**WHAT TO WORK ON**
Please give the whole listing again word for word, and drop any pictures it holds.

**EXCERPTED DATA**

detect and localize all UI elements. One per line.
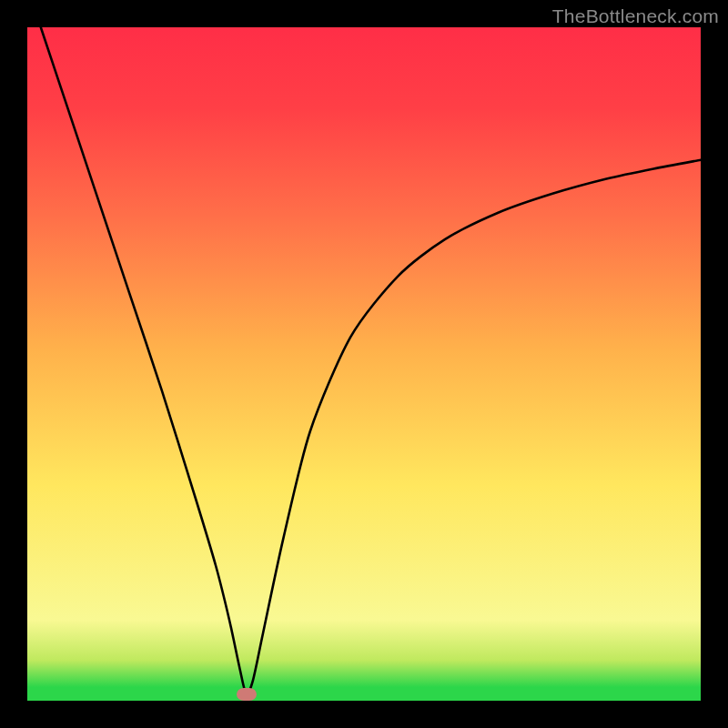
chart-container: TheBottleneck.com xyxy=(0,0,728,728)
optimal-point-marker xyxy=(237,688,257,701)
curve-svg xyxy=(27,27,701,701)
bottleneck-curve xyxy=(41,27,701,694)
plot-area xyxy=(27,27,701,701)
watermark-text: TheBottleneck.com xyxy=(552,5,719,27)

**ANSWER BOX**
detect and localize all UI elements. One per line.
chart-container: TheBottleneck.com xyxy=(0,0,728,728)
optimal-point-marker xyxy=(237,688,257,701)
curve-svg xyxy=(27,27,701,701)
bottleneck-curve xyxy=(41,27,701,694)
plot-area xyxy=(27,27,701,701)
watermark-text: TheBottleneck.com xyxy=(552,5,719,27)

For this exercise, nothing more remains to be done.